INDIANAPOLIS –Greg Louganis sat in the doctor’s office in January 1988, the HIV test already administered, the results looming and his mind racing. He sat there plotting out his next two years should the doctor walk in and say the words: You are HIV positive.

Barely 28, Louganis was sure two years was the best he could hope for. In 1988, HIV was a mysterious, scary, isolating virus that, in its final stages, turned to AIDS and left people dying alone in hospital beds, ostracized by family and friends. It was known mostly as a gay man’s disease, an intravenous drug user’s disease, a disease that took lives in rapid succession and in despair.

As he sat in the doctor’s office, Louganis wondered if he would reach the age of 30 and he wondered whether there would be another medal. At the time, he was in Florida training for the 1988 Seoul Olympics, an elite diver considered one of the greatest in his sport having won two gold medals in 1984.

As long as that HIV test said what Louganis hoped it would say, another medal was sure to come. But as he awaited the results, Louganis planned for the worst.

“If I was positive, I was going to do the honorable thing, pack my bags, lock myself in the house and wait to die,” Louganis, now 62, told IndyStar last week in advance of his visit to Indianapolis to speak on World AIDS Day Dec. 1. “That’s what we thought.

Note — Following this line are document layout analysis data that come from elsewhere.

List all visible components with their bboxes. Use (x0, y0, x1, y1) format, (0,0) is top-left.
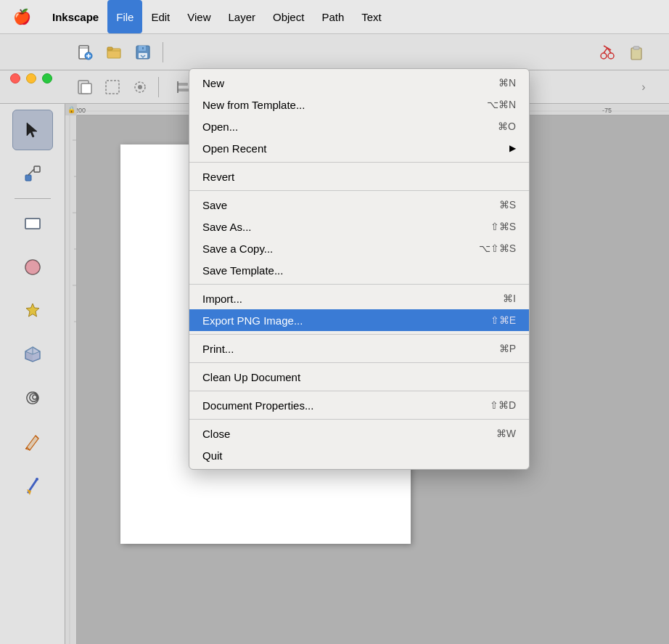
file-menu-dropdown[interactable]: New⌘NNew from Template...⌥⌘NOpen...⌘OOpe… (189, 68, 530, 470)
maximize-button[interactable] (42, 73, 52, 83)
menu-item-quit[interactable]: Quit (189, 444, 529, 466)
menu-item-new[interactable]: New⌘N (189, 72, 529, 94)
apple-menu[interactable]: 🍎 (0, 8, 44, 25)
svg-rect-40 (34, 166, 40, 172)
app-name: Inkscape (44, 11, 107, 23)
svg-line-13 (604, 48, 607, 53)
transform-button[interactable] (128, 75, 152, 99)
new-button[interactable] (73, 40, 97, 65)
menu-shortcut: ⌘P (499, 343, 516, 354)
svg-marker-46 (26, 303, 39, 317)
svg-rect-42 (25, 219, 40, 229)
menu-layer[interactable]: Layer (220, 0, 265, 33)
select-tool[interactable] (12, 110, 53, 150)
star-tool[interactable] (12, 290, 53, 331)
cut-button[interactable] (595, 40, 620, 65)
menu-item-print[interactable]: Print...⌘P (189, 338, 529, 359)
svg-point-11 (601, 53, 607, 59)
menu-item-label: Clean Up Document (202, 371, 300, 383)
svg-rect-17 (633, 46, 639, 49)
menu-shortcut: ⇧⌘E (491, 314, 516, 326)
svg-point-58 (36, 478, 38, 481)
menu-text[interactable]: Text (353, 0, 390, 33)
close-button[interactable] (10, 73, 20, 83)
menu-shortcut: ⌥⇧⌘S (479, 242, 516, 254)
menu-item-label: Save As... (202, 221, 252, 233)
menu-item-open[interactable]: Open...⌘O (189, 115, 529, 137)
main-toolbar (0, 34, 669, 70)
menu-object[interactable]: Object (264, 0, 313, 33)
menu-item-close[interactable]: Close⌘W (189, 423, 529, 444)
tools-sidebar (0, 104, 65, 644)
copy-page-button[interactable] (73, 75, 97, 99)
menu-item-revert[interactable]: Revert (189, 166, 529, 187)
menu-shortcut: ⌘N (498, 77, 516, 89)
svg-marker-39 (27, 123, 37, 137)
app-window: › 🔒 -200 -75 (0, 34, 669, 644)
menu-item-label: Save (202, 199, 227, 211)
menu-shortcut: ⇧⌘S (491, 221, 516, 232)
menu-bar: 🍎 Inkscape File Edit View Layer Object P… (0, 0, 669, 34)
svg-rect-6 (107, 47, 112, 50)
menu-view[interactable]: View (178, 0, 219, 33)
menu-file[interactable]: File (107, 0, 142, 33)
toolbar-separator-1 (163, 42, 163, 62)
svg-rect-19 (81, 83, 91, 94)
menu-path[interactable]: Path (313, 0, 353, 33)
menu-item-export-png[interactable]: Export PNG Image...⇧⌘E (189, 309, 529, 331)
menu-separator (189, 362, 529, 363)
node-tool[interactable] (12, 153, 53, 194)
menu-item-save-template[interactable]: Save Template... (189, 259, 529, 281)
menu-item-save-copy[interactable]: Save a Copy...⌥⇧⌘S (189, 237, 529, 259)
save-button[interactable] (131, 40, 155, 65)
svg-rect-41 (25, 175, 31, 181)
svg-point-12 (608, 53, 614, 59)
menu-item-doc-props[interactable]: Document Properties...⇧⌘D (189, 394, 529, 416)
menu-separator (189, 284, 529, 285)
apple-logo: 🍎 (13, 8, 31, 25)
menu-item-label: Export PNG Image... (202, 314, 303, 327)
menu-item-import[interactable]: Import...⌘I (189, 288, 529, 309)
select-tool-button[interactable] (100, 75, 125, 99)
submenu-arrow-icon: ▶ (509, 143, 516, 153)
menu-item-label: Close (202, 428, 230, 440)
menu-separator (189, 190, 529, 191)
rect-tool[interactable] (12, 203, 53, 244)
chevron-right-button[interactable]: › (631, 75, 656, 99)
svg-line-15 (604, 46, 611, 50)
svg-rect-20 (106, 81, 119, 94)
menu-item-new-template[interactable]: New from Template...⌥⌘N (189, 94, 529, 115)
pencil-tool[interactable] (12, 421, 53, 462)
tool-separator-1 (15, 198, 51, 199)
svg-point-45 (25, 260, 40, 274)
menu-item-save[interactable]: Save⌘S (189, 194, 529, 216)
toolbar2-sep (158, 77, 159, 97)
circle-tool[interactable] (12, 247, 53, 288)
menu-item-open-recent[interactable]: Open Recent▶ (189, 137, 529, 159)
open-button[interactable] (102, 40, 126, 65)
spiral-tool[interactable] (12, 378, 53, 418)
menu-item-save-as[interactable]: Save As...⇧⌘S (189, 216, 529, 237)
svg-text:-75: -75 (602, 107, 612, 114)
menu-item-label: Document Properties... (202, 399, 313, 412)
menu-separator (189, 162, 529, 163)
menu-separator (189, 334, 529, 335)
menu-item-label: Quit (202, 449, 223, 462)
menu-edit[interactable]: Edit (142, 0, 178, 33)
menu-separator (189, 419, 529, 420)
menu-shortcut: ⌘I (503, 293, 516, 304)
menu-item-label: Save Template... (202, 264, 283, 277)
menu-separator (189, 391, 529, 391)
box3d-tool[interactable] (12, 334, 53, 375)
paste-button[interactable] (624, 40, 649, 65)
menu-item-cleanup[interactable]: Clean Up Document (189, 366, 529, 388)
menu-item-label: Revert (202, 171, 234, 183)
menu-item-label: Save a Copy... (202, 242, 273, 255)
pen-tool[interactable] (12, 465, 53, 505)
menu-item-label: Import... (202, 293, 242, 305)
menu-item-label: Open Recent (202, 142, 266, 155)
menu-shortcut: ⌘S (499, 199, 516, 211)
menu-item-label: New (202, 77, 224, 89)
minimize-button[interactable] (26, 73, 36, 83)
menu-shortcut: ⇧⌘D (490, 399, 516, 411)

HIV was a death sentence.”

Greg Louganis is shown with his Olympic medals years before coming out to the world that he had HIV in 1994.

Louganis had gone to the doctor amid intense Olympic training. His ears had been bothering him, but there was something else. His partner back in California, where Louganis lived when he wasn’t training, was having trouble breathing. Respiratory problems, shortness of breath and coughing were common in people with HIV. At the doctor for his ears, Louganis asked to be tested anonymously for HIV.

He didn’t expect to be positive. “Being who I am, I’m more of a serial monogamist,” Louganis said. “I attach to someone and that’s it.”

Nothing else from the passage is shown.